You may put additional behavior in your Date class if you like, but we will still test your Birthday program with the
instructor-provided Date class, so it should still run correctly with that class and not only when used with your Date. In
other words, your Birthday.java should not rely on any Date behavior that is not described in this spec.
Development Strategy and Hints:
Complete Part A before Part B, to get a good understanding of how Date objects work from the client’s perspective.
Write Part B in phases:
• Write the constructor and getDay, getMonth, and setDate methods first.
• Then implement toString, equals, and daysInMonth.
• Last, write nextDay.
Build your Date class incrementally, writing a small amount of code at a time and testing it. It is possible to test an
incomplete Date class by writing some of its methods and then creating a small client program to call just those methods,
or by playing with Date objects in the Interactions window of jGRASP.
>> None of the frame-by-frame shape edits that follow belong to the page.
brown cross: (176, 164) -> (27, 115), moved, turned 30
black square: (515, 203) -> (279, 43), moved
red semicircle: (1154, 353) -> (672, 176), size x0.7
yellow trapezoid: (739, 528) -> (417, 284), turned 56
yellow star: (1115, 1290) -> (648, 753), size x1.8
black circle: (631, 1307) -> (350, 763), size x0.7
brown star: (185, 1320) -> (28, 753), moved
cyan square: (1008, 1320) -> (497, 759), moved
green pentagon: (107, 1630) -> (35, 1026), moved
Recall that code in one of an object’s methods is able to call any of the object’s other methods if so desired. Specifically,
when implementing nextDay you may want to consider calling other methods within the Date object to help you.
Since objects can be difficult to visualize and understand, we strongly recommend that you use the jGRASP debugger to
step through your code to understand each method’s behavior, especially in Part B. You can also use temporary
debugging println statements from inside the Date class to see what is going on. For example, printing the state of the
current Date object from inside the daysInMonth or nextDay method can help you find bugs.
Style Guidelines:
For Part A, you are to solve the problem by creating and using Date objects as much as possible. This is because a major
goal of this assignment is to demonstrate understanding of using objects and defining new classes of objects. Part A is not
required to have any static methods besides main, though you may have additional methods if you like.
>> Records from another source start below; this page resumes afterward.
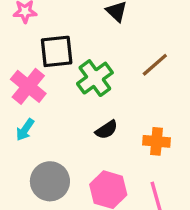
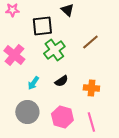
black square: (57, 51) -> (42, 26), moved
cyan arrow: (25, 130) -> (33, 83), moved

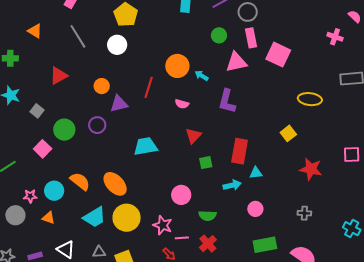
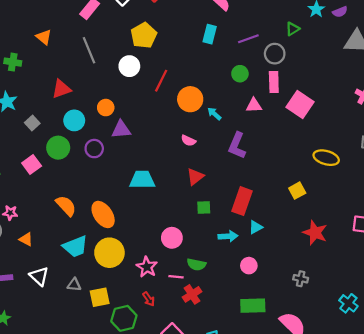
pink triangle: (236, 62) -> (254, 105), size x0.7
red line: (149, 87) -> (161, 81), moved
cyan triangle: (256, 173) -> (256, 227), turned -32
cyan circle: (54, 191) -> (74, 120), moved
pink line: (182, 238) -> (176, 277), moved

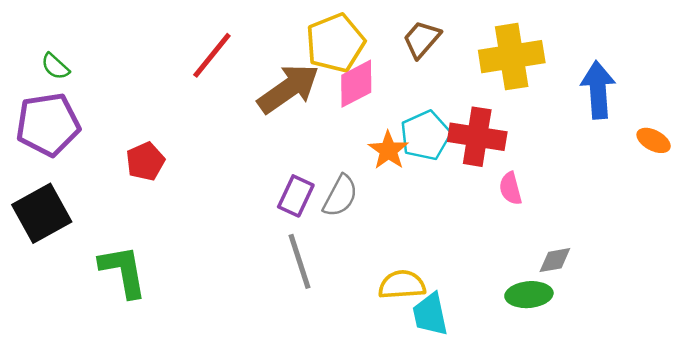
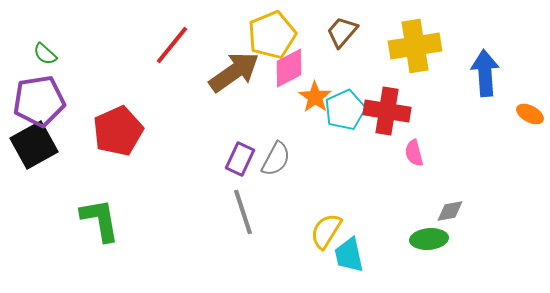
orange star: (388, 150) -> (315, 97), moved
red pentagon: (145, 161) -> (118, 131), size x1.6
black square: (42, 213) -> (34, 145), moved
yellow semicircle: (402, 285) -> (326, 231), turned -54

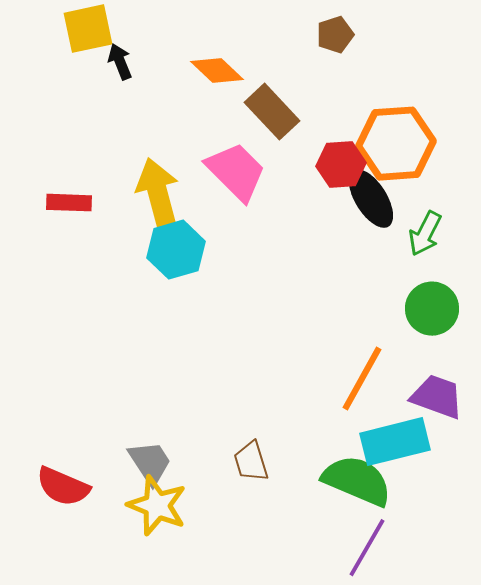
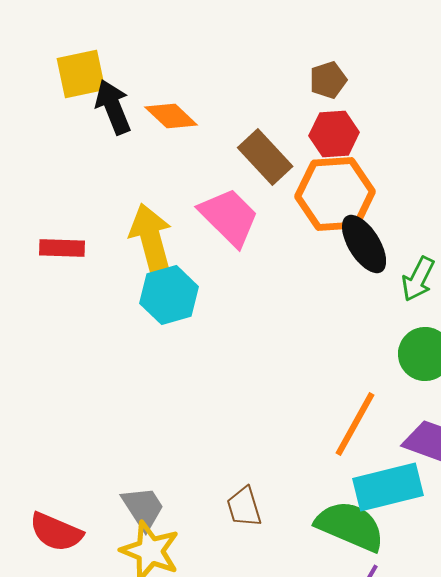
black arrow: (120, 62) -> (113, 107), size x1.5
orange diamond: (217, 71) -> (171, 116), moved
orange hexagon: (396, 144) -> (335, 194), moved
red hexagon: (341, 165) -> (334, 134), moved

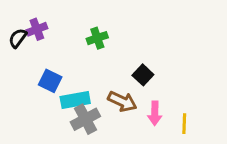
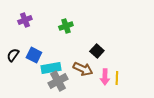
black semicircle: (18, 38) -> (13, 55), moved
yellow line: (184, 124) -> (117, 78), moved

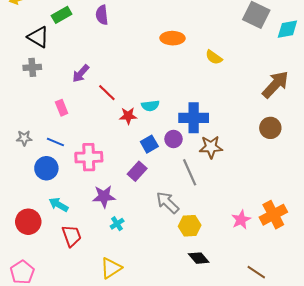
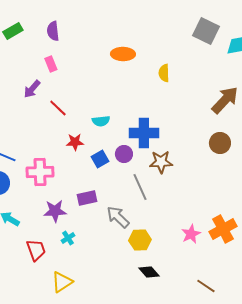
yellow semicircle: (214, 57) -> (164, 73), turned 54
pink rectangle: (62, 108) -> (51, 64), moved
red star: (128, 116) -> (75, 142), moved
purple rectangle: (137, 171) -> (87, 198), moved, turned 36
red trapezoid: (72, 236) -> (36, 250), moved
For Part B, implement your Date as a new type of objects, using non-static methods, non-static data fields, constructors,
etc. as appropriate. You should also properly encapsulate your Date objects by making their methods and constructors
public and their data fields private. As much as possible you should avoid redundancy and repeated logic within the
Date class. Avoid unnecessary fields: use fields to store the important data of your Date objects but not to store
temporary values that are only used within a single call to one method.
On both Parts of the assignment, you should follow general past style guidelines such as: appropriately using control
structures like loops and if/else statements; avoiding redundancy using techniques such as methods, loops, and if/else
factoring; properly using indentation, names, types, variables; and not having lines longer than 100 characters.
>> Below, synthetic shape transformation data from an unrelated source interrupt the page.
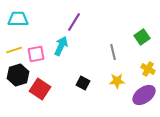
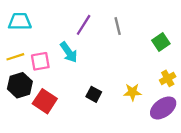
cyan arrow: (61, 46) -> (69, 52), turned 120
gray line: (113, 52) -> (118, 26), moved
yellow cross: (148, 69) -> (168, 78), turned 32

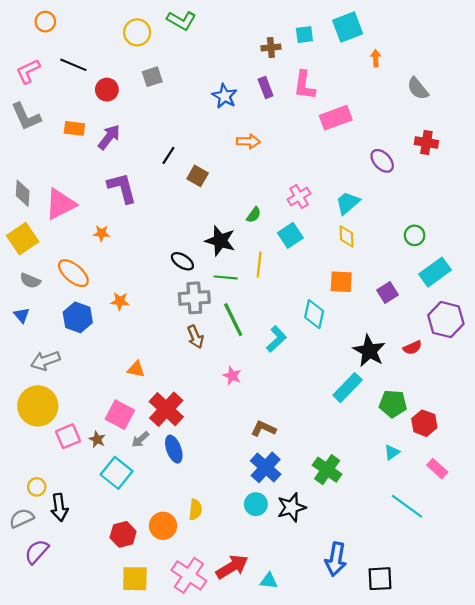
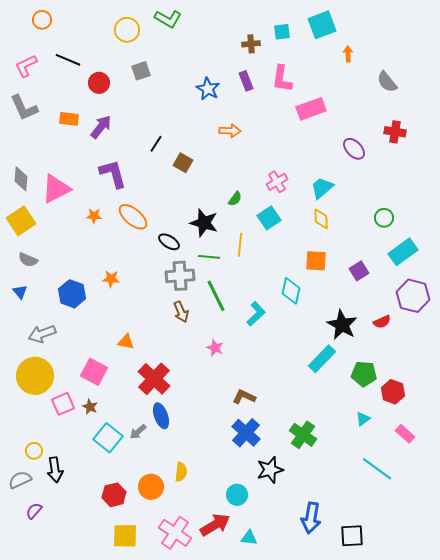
orange ellipse: (73, 273) -> (133, 217), moved
pink square: (120, 415) -> (94, 372), moved
gray arrow: (140, 439) -> (138, 432), moved
cyan circle: (256, 504) -> (237, 495), moved
purple semicircle: (37, 552) -> (34, 511), size x0.7

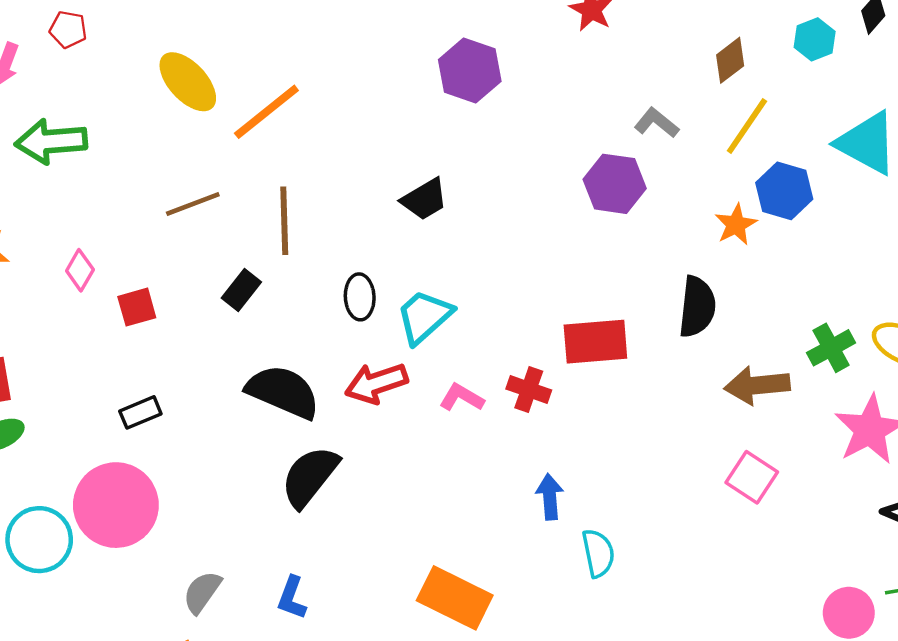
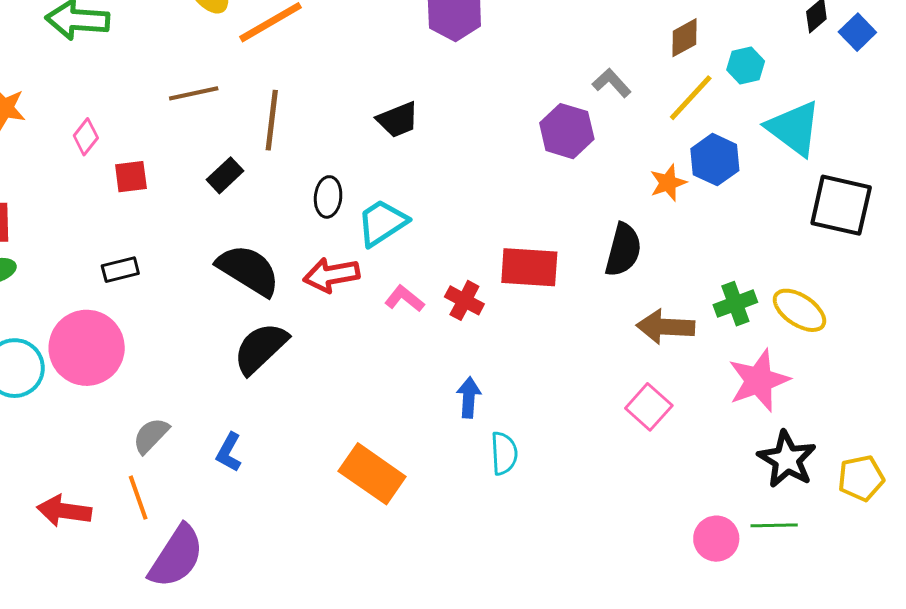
cyan hexagon: (815, 39) -> (746, 65), moved

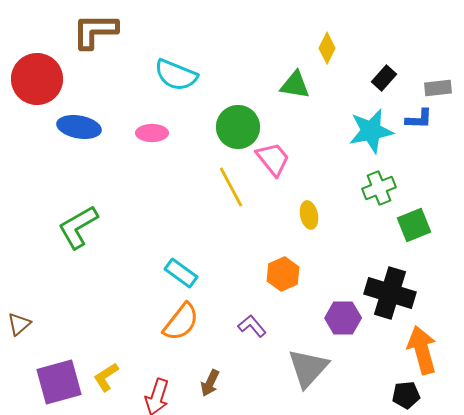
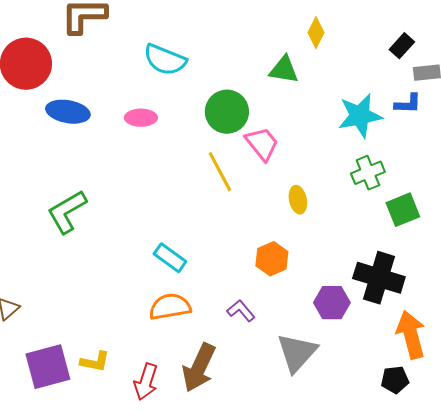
black rectangle: (384, 78) -> (402, 46), moved
orange semicircle: (181, 322) -> (170, 307), turned -138
yellow L-shape: (106, 377) -> (95, 362), turned -136
brown arrow: (210, 383) -> (199, 368), size x1.8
You should properly comment your code with a proper heading in each file, a description on top of each method, and on
any complex sections of your code. Specifically, place a comment heading at the top of each method of the Date class,
written in your own words, describing that method’s behavior, parameters, and return values if any. Your comments
should be written in your own words and not taken verbatim from this spec or elsewhere.
You are limited to features in Chapters 1 through 8. For reference, our Birthday.java solution is around 30-40 lines
long (20 “substantive” lines according to the Indenter tool), and our Date.java is around 70 lines (32 “substantive”).